_TASK TO COMPLETE:_ Among the entries below, how many lines include the string "Beiträge"? Answer with only the number.

========

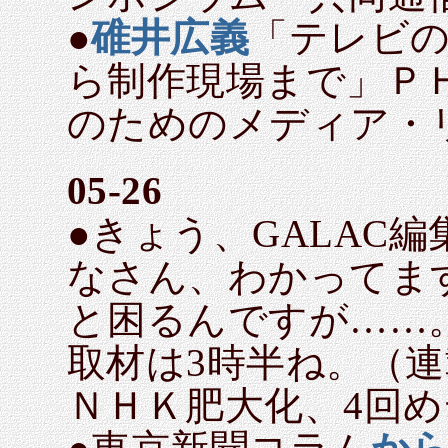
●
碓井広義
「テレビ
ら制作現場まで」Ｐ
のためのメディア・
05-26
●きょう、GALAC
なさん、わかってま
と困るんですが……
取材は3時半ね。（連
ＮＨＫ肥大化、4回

========

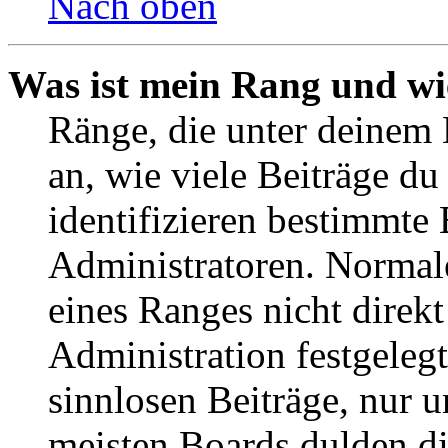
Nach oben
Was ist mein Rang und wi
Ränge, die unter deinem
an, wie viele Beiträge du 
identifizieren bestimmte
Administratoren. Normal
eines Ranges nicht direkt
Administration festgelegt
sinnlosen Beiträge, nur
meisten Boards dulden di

========

_ANSWER SECTION:_ 2